◆ AIM OF THE EXERCISE: Scan the entries below line by line and state how many lines contain the string "Programas", giving only the number.
### STUDY MATERIAL ###
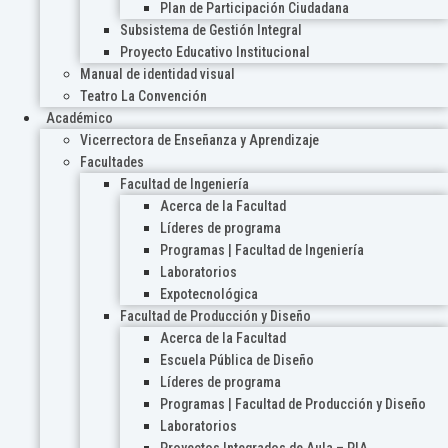
Plan de Participación Ciudadana
Subsistema de Gestión Integral
Proyecto Educativo Institucional
Manual de identidad visual
Teatro La Convención
Académico
Vicerrectora de Enseñanza y Aprendizaje
Facultades
Facultad de Ingeniería
Acerca de la Facultad
Líderes de programa
Programas | Facultad de Ingeniería
Laboratorios
Expotecnológica
Facultad de Producción y Diseño
Acerca de la Facultad
Escuela Pública de Diseño
Líderes de programa
Programas | Facultad de Producción y Diseño
Laboratorios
###
◆ ANSWER SECTION: 2